The entries are to be duplicated exactly, though any picture in them must be omitted.

BEGIN DATASET CONTENT

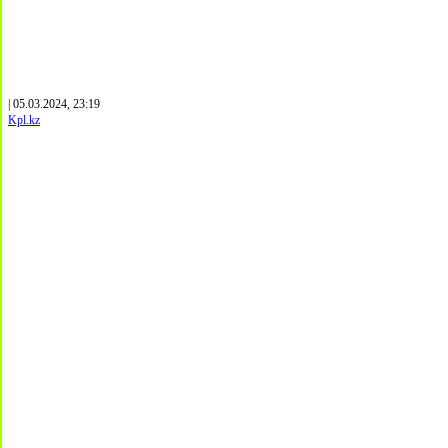
| 05.03.2024, 23:19
Kpl.kz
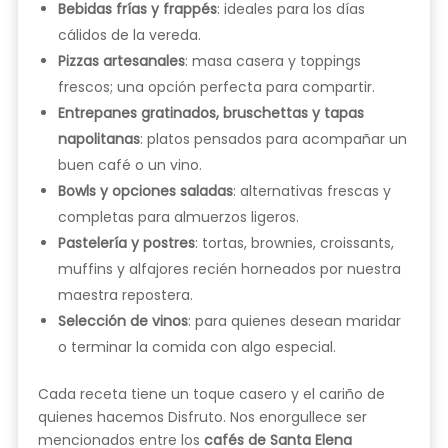
Bebidas frías y frappés
: ideales para los días
cálidos de la vereda.
Pizzas artesanales
: masa casera y toppings
frescos; una opción perfecta para compartir.
Entrepanes gratinados, bruschettas y tapas
napolitanas
: platos pensados para acompañar un
buen café o un vino.
Bowls y opciones saladas
: alternativas frescas y
completas para almuerzos ligeros.
Pastelería y postres
: tortas, brownies, croissants,
muffins y alfajores recién horneados por nuestra
maestra repostera.
Selección de vinos
: para quienes desean maridar
o terminar la comida con algo especial.
Cada receta tiene un toque casero y el cariño de
quienes hacemos Disfruto. Nos enorgullece ser
mencionados entre los
cafés de Santa Elena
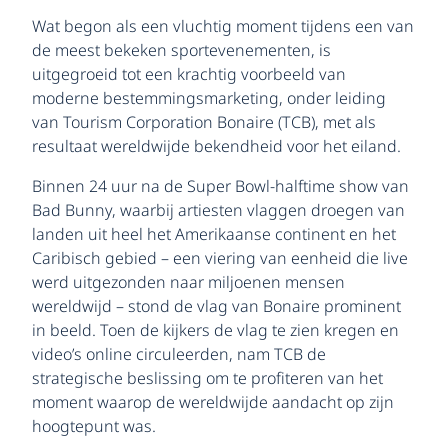
Wat begon als een vluchtig moment tijdens een van
de meest bekeken sportevenementen, is
uitgegroeid tot een krachtig voorbeeld van
moderne bestemmingsmarketing, onder leiding
van Tourism Corporation Bonaire (TCB), met als
resultaat wereldwijde bekendheid voor het eiland.
Binnen 24 uur na de Super Bowl-halftime show van
Bad Bunny, waarbij artiesten vlaggen droegen van
landen uit heel het Amerikaanse continent en het
Caribisch gebied – een viering van eenheid die live
werd uitgezonden naar miljoenen mensen
wereldwijd – stond de vlag van Bonaire prominent
in beeld. Toen de kijkers de vlag te zien kregen en
video’s online circuleerden, nam TCB de
strategische beslissing om te profiteren van het
moment waarop de wereldwijde aandacht op zijn
hoogtepunt was.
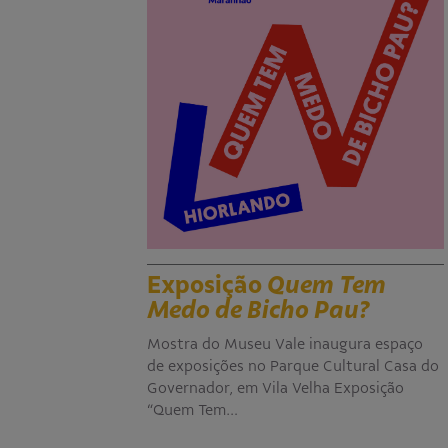
Exposição
Quem Tem
Medo de Bicho Pau?
Mostra do Museu Vale inaugura espaço
de exposições no Parque Cultural Casa do
Governador, em Vila Velha Exposição
“Quem Tem…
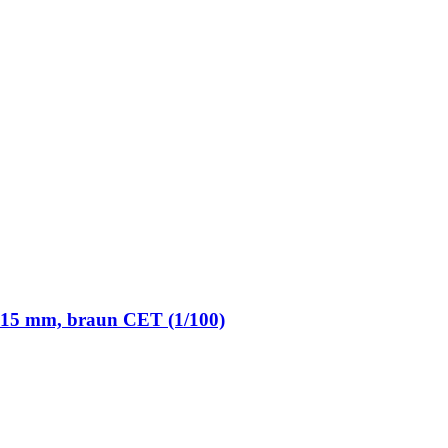
fi 15 mm, braun CET (1/100)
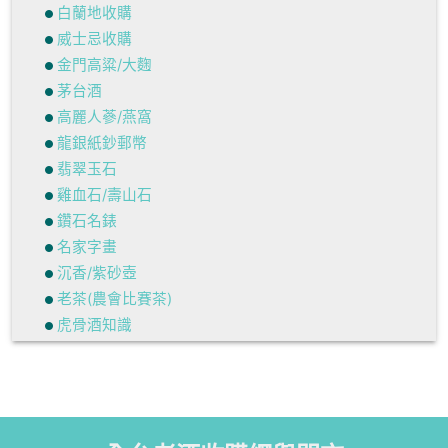
白蘭地收購
威士忌收購
金門高粱/大麴
茅台酒
高麗人蔘/燕窩
龍銀紙鈔郵幣
翡翠玉石
雞血石/壽山石
鑽石名錶
名家字畫
沉香/紫砂壺
老茶(農會比賽茶)
虎骨酒知識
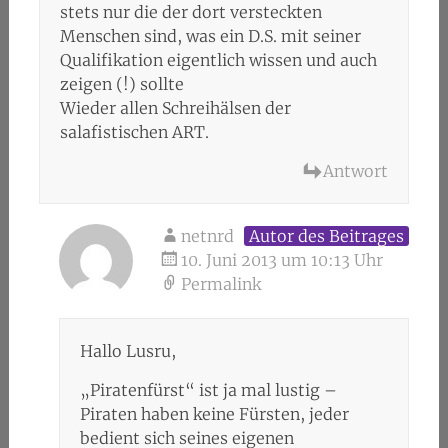
stets nur die der dort versteckten
Menschen sind, was ein D.S. mit seiner
Qualifikation eigentlich wissen und auch
zeigen (!) sollte
Wieder allen Schreihälsen der
salafistischen ART.
Antwort
netnrd
Autor des Beitrages
10. Juni 2013 um 10:13 Uhr
Permalink
Hallo Lusru,
„Piratenfürst“ ist ja mal lustig –
Piraten haben keine Fürsten, jeder
bedient sich seines eigenen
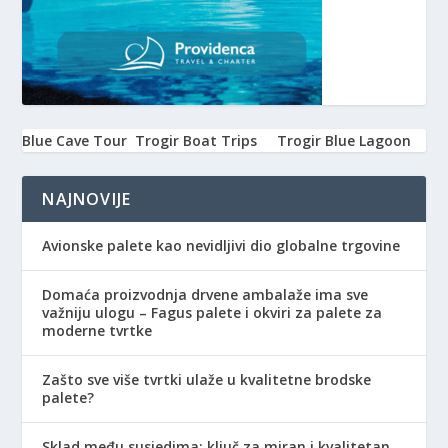
Blue Cave Tour
Trogir Boat Trips
Trogir Blue Lagoon
NAJNOVIJE
Avionske palete kao nevidljivi dio globalne trgovine
Domaća proizvodnja drvene ambalaže ima sve
važniju ulogu – Fagus palete i okviri za palete za
moderne tvrtke
Zašto sve više tvrtki ulaže u kvalitetne brodske
palete?
Sklad među susjedima: ključ za miran i kvalitetan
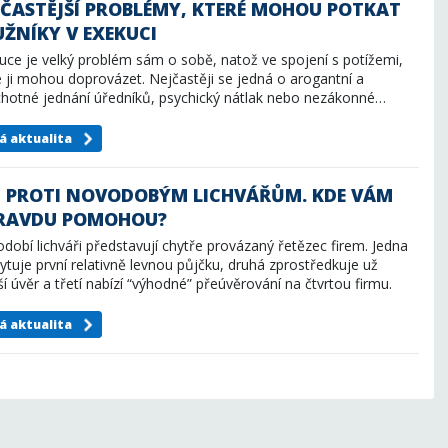
JČASTĚJŠÍ PROBLÉMY, KTERÉ MOHOU POTKAT
UŽNÍKY V EXEKUCI
uce je velký problém sám o sobě, natož ve spojení s potížemi,
é ji mohou doprovázet. Nejčastěji se jedná o arogantní a
hotné jednání úředníků, psychický nátlak nebo nezákonné…
á aktualita
J PROTI NOVODOBÝM LICHVÁŘŮM. KDE VÁM
RAVDU POMOHOU?
dobí lichváři představují chytře provázaný řetězec firem. Jedna
ytuje první relativně levnou půjčku, druhá zprostředkuje už
ší úvěr a třetí nabízí “výhodné” přeúvěrování na čtvrtou firmu.
dá…
á aktualita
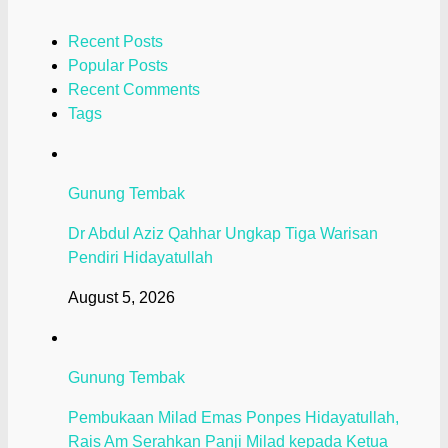
Recent Posts
Popular Posts
Recent Comments
Tags
Gunung Tembak
Dr Abdul Aziz Qahhar Ungkap Tiga Warisan
Pendiri Hidayatullah
August 5, 2026
Gunung Tembak
Pembukaan Milad Emas Ponpes Hidayatullah,
Rais Am Serahkan Panji Milad kepada Ketua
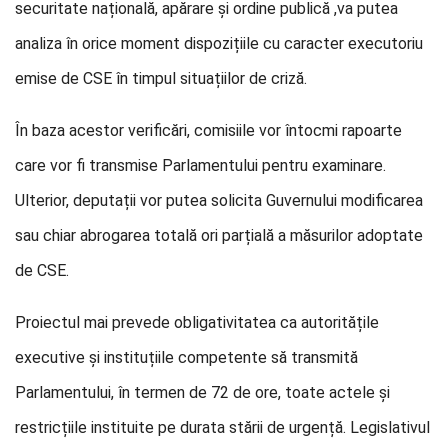
securitate națională, apărare și ordine publică ,va putea
analiza în orice moment dispozițiile cu caracter executoriu
emise de CSE în timpul situațiilor de criză.
În baza acestor verificări, comisiile vor întocmi rapoarte
care vor fi transmise Parlamentului pentru examinare.
Ulterior, deputații vor putea solicita Guvernului modificarea
sau chiar abrogarea totală ori parțială a măsurilor adoptate
de CSE.
Proiectul mai prevede obligativitatea ca autoritățile
executive și instituțiile competente să transmită
Parlamentului, în termen de 72 de ore, toate actele și
restricțiile instituite pe durata stării de urgență. Legislativul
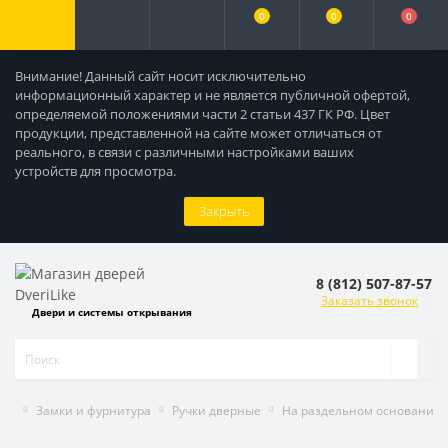
0
0
0
Внимание! Данный сайт носит исключительно
информационный характер и не является публичной офертой,
определяемой положениями части 2 статьи 437 ГК РФ. Цвет
продукции, представленной на сайте может отличаться от
реального, в связи с различными настройками ваших
устройств для просмотра.
Закрыть
8 (812) 507-87-57
Заказать звонок
Двери и системы открывания
Замки и фурнитура
Ручки дверные
На раздельном основании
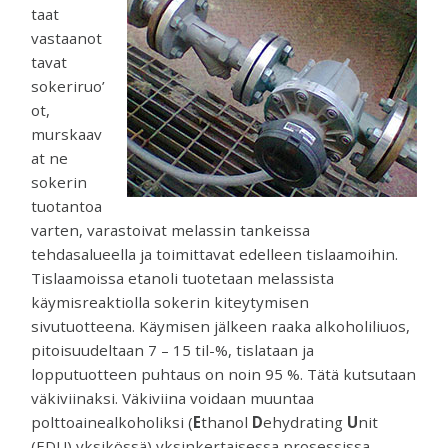
venttiilejä
taat
ja
vastaanot
mittareita.
tavat
sokeriruo’
ot,
murskaav
at ne
sokerin
tuotantoa
varten, varastoivat melassin tankeissa
tehdasalueella ja toimittavat edelleen tislaamoihin.
Tislaamoissa etanoli tuotetaan melassista
käymisreaktiolla sokerin kiteytymisen
sivutuotteena. Käymisen jälkeen raaka alkoholiliuos,
pitoisuudeltaan 7 – 15 til-%, tislataan ja
lopputuotteen puhtaus on noin 95 %. Tätä kutsutaan
väkiviinaksi. Väkiviina voidaan muuntaa
polttoainealkoholiksi (
E
thanol
D
ehydrating
U
nit
(EDU) yksikössä) yksinkertaisessa prosessissa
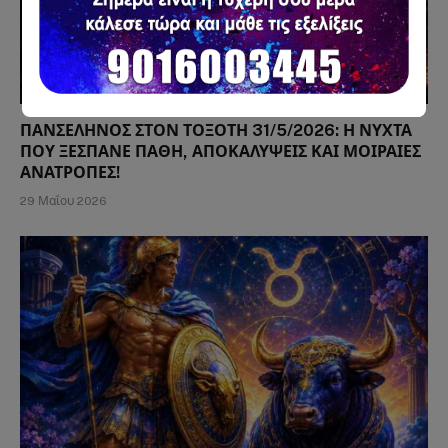
ΠΑΝΣΕΛΗΝΟΣ ΣΤΟΝ ΤΟΞΟΤΗ 31/5/2026: Η ΝΥΧΤΑ
ΠΟΥ ΞΕΣΠΑΝΕ ΠΑΘΗ, ΑΠΟΚΑΛΥΨΕΙΣ ΚΑΙ ΜΟΙΡΑΙΕΣ
ΑΝΑΤΡΟΠΕΣ!
29 Μαΐου 2026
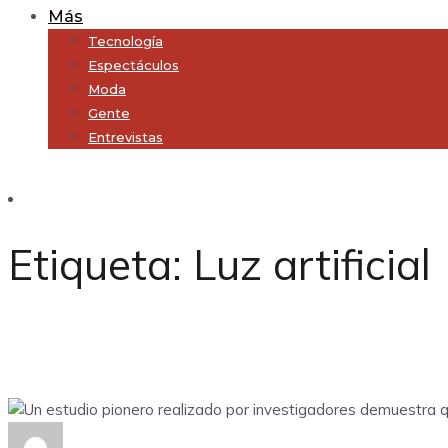
Más
Tecnología
Espectáculos
Moda
Gente
Entrevistas
Subscribe
Etiqueta:
Luz artificial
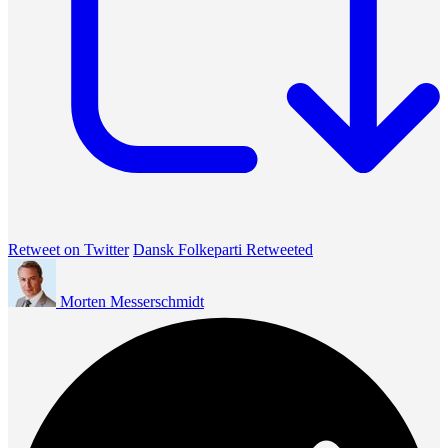
Retweet on Twitter
Dansk Folkeparti Retweeted
Morten Messerschmidt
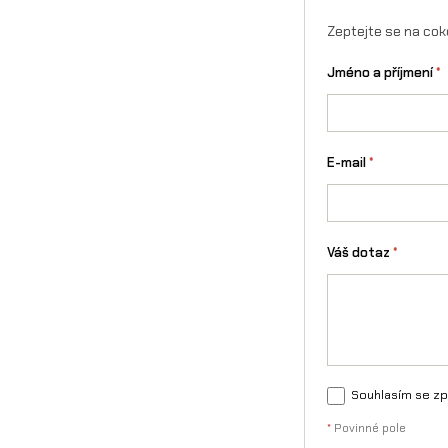
Zeptejte se na cok
Jméno a příjmení
*
E-mail
*
Váš dotaz
*
Souhlasím se zp
*
Povinné pole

END DATASET CONTENT

RESPONSE FOR THIS EXERCISE:
| 05.03.2024, 23:19
Kpl.kz
Bebidas frías y frappés
: ideales para los días
cálidos de la vereda.
Pizzas artesanales
: masa casera y toppings
frescos; una opción perfecta para compartir.
Entrepanes gratinados, bruschettas y tapas
napolitanas
: platos pensados para acompañar un
buen café o un vino.
Bowls y opciones saladas
: alternativas frescas y
completas para almuerzos ligeros.
Pastelería y postres
: tortas, brownies, croissants,
muffins y alfajores recién horneados por nuestra
maestra repostera.
Selección de vinos
: para quienes desean maridar
o terminar la comida con algo especial.
Cada receta tiene un toque casero y el cariño de
quienes hacemos Disfruto. Nos enorgullece ser
mencionados entre los
cafés de Santa Elena
Wat begon als een vluchtig moment tijdens een van
de meest bekeken sportevenementen, is
uitgegroeid tot een krachtig voorbeeld van
moderne bestemmingsmarketing, onder leiding
van Tourism Corporation Bonaire (TCB), met als
resultaat wereldwijde bekendheid voor het eiland.
Binnen 24 uur na de Super Bowl-halftime show van
Bad Bunny, waarbij artiesten vlaggen droegen van
landen uit heel het Amerikaanse continent en het
Caribisch gebied – een viering van eenheid die live
werd uitgezonden naar miljoenen mensen
wereldwijd – stond de vlag van Bonaire prominent
in beeld. Toen de kijkers de vlag te zien kregen en
video’s online circuleerden, nam TCB de
strategische beslissing om te profiteren van het
moment waarop de wereldwijde aandacht op zijn
hoogtepunt was.
Exposição
Quem Tem
Medo de Bicho Pau?
Mostra do Museu Vale inaugura espaço
de exposições no Parque Cultural Casa do
Governador, em Vila Velha Exposição
“Quem Tem…
fi 15 mm, braun CET (1/100)
白蘭地收購
威士忌收購
金門高粱/大麴
茅台酒
高麗人蔘/燕窩
龍銀紙鈔郵幣
翡翠玉石
雞血石/壽山石
鑽石名錶
名家字畫
沉香/紫砂壺
老茶(農會比賽茶)
虎骨酒知識
stets nur die der dort versteckten
Menschen sind, was ein D.S. mit seiner
Qualifikation eigentlich wissen und auch
zeigen (!) sollte
Wieder allen Schreihälsen der
salafistischen ART.
Antwort
netnrd
Autor des Beitrages
10. Juni 2013 um 10:13 Uhr
Permalink
Hallo Lusru,
„Piratenfürst“ ist ja mal lustig –
Piraten haben keine Fürsten, jeder
bedient sich seines eigenen
Blue Cave Tour
Trogir Boat Trips
Trogir Blue Lagoon
NAJNOVIJE
Avionske palete kao nevidljivi dio globalne trgovine
Domaća proizvodnja drvene ambalaže ima sve
važniju ulogu – Fagus palete i okviri za palete za
moderne tvrtke
Zašto sve više tvrtki ulaže u kvalitetne brodske
palete?
Sklad među susjedima: ključ za miran i kvalitetan
JČASTĚJŠÍ PROBLÉMY, KTERÉ MOHOU POTKAT
UŽNÍKY V EXEKUCI
uce je velký problém sám o sobě, natož ve spojení s potížemi,
é ji mohou doprovázet. Nejčastěji se jedná o arogantní a
hotné jednání úředníků, psychický nátlak nebo nezákonné…
á aktualita
J PROTI NOVODOBÝM LICHVÁŘŮM. KDE VÁM
RAVDU POMOHOU?
dobí lichváři představují chytře provázaný řetězec firem. Jedna
ytuje první relativně levnou půjčku, druhá zprostředkuje už
ší úvěr a třetí nabízí “výhodné” přeúvěrování na čtvrtou firmu.
dá…
á aktualita
Recent Posts
Popular Posts
Recent Comments
Tags
Gunung Tembak
Dr Abdul Aziz Qahhar Ungkap Tiga Warisan
Pendiri Hidayatullah
August 5, 2026
Gunung Tembak
Pembukaan Milad Emas Ponpes Hidayatullah,
Rais Am Serahkan Panji Milad kepada Ketua
securitate națională, apărare și ordine publică ,va putea
analiza în orice moment dispozițiile cu caracter executoriu
emise de CSE în timpul situațiilor de criză.
În baza acestor verificări, comisiile vor întocmi rapoarte
care vor fi transmise Parlamentului pentru examinare.
Ulterior, deputații vor putea solicita Guvernului modificarea
sau chiar abrogarea totală ori parțială a măsurilor adoptate
de CSE.
Proiectul mai prevede obligativitatea ca autoritățile
executive și instituțiile competente să transmită
Parlamentului, în termen de 72 de ore, toate actele și
restricțiile instituite pe durata stării de urgență. Legislativul
0
0
0
Внимание! Данный сайт носит исключительно
информационный характер и не является публичной офертой,
определяемой положениями части 2 статьи 437 ГК РФ. Цвет
продукции, представленной на сайте может отличаться от
реального, в связи с различными настройками ваших
устройств для просмотра.
Закрыть
8 (812) 507-87-57
Заказать звонок
Двери и системы открывания
Замки и фурнитура
Ручки дверные
На раздельном основании
venttiilejä
taat
ja
vastaanot
mittareita.
tavat
sokeriruo’
ot,
murskaav
at ne
sokerin
tuotantoa
varten, varastoivat melassin tankeissa
tehdasalueella ja toimittavat edelleen tislaamoihin.
Tislaamoissa etanoli tuotetaan melassista
käymisreaktiolla sokerin kiteytymisen
sivutuotteena. Käymisen jälkeen raaka alkoholiliuos,
pitoisuudeltaan 7 – 15 til-%, tislataan ja
lopputuotteen puhtaus on noin 95 %. Tätä kutsutaan
väkiviinaksi. Väkiviina voidaan muuntaa
polttoainealkoholiksi (
E
thanol
D
ehydrating
U
nit
(EDU) yksikössä) yksinkertaisessa prosessissa
ΠΑΝΣΕΛΗΝΟΣ ΣΤΟΝ ΤΟΞΟΤΗ 31/5/2026: Η ΝΥΧΤΑ
ΠΟΥ ΞΕΣΠΑΝΕ ΠΑΘΗ, ΑΠΟΚΑΛΥΨΕΙΣ ΚΑΙ ΜΟΙΡΑΙΕΣ
ΑΝΑΤΡΟΠΕΣ!
29 Μαΐου 2026
Más
Tecnología
Espectáculos
Moda
Gente
Entrevistas
Subscribe
Etiqueta:
Luz artificial
Retweet on Twitter
Dansk Folkeparti Retweeted
Morten Messerschmidt
Zeptejte se na cok
Jméno a příjmení
*
E-mail
*
Váš dotaz
*
Souhlasím se zp
*
Povinné pole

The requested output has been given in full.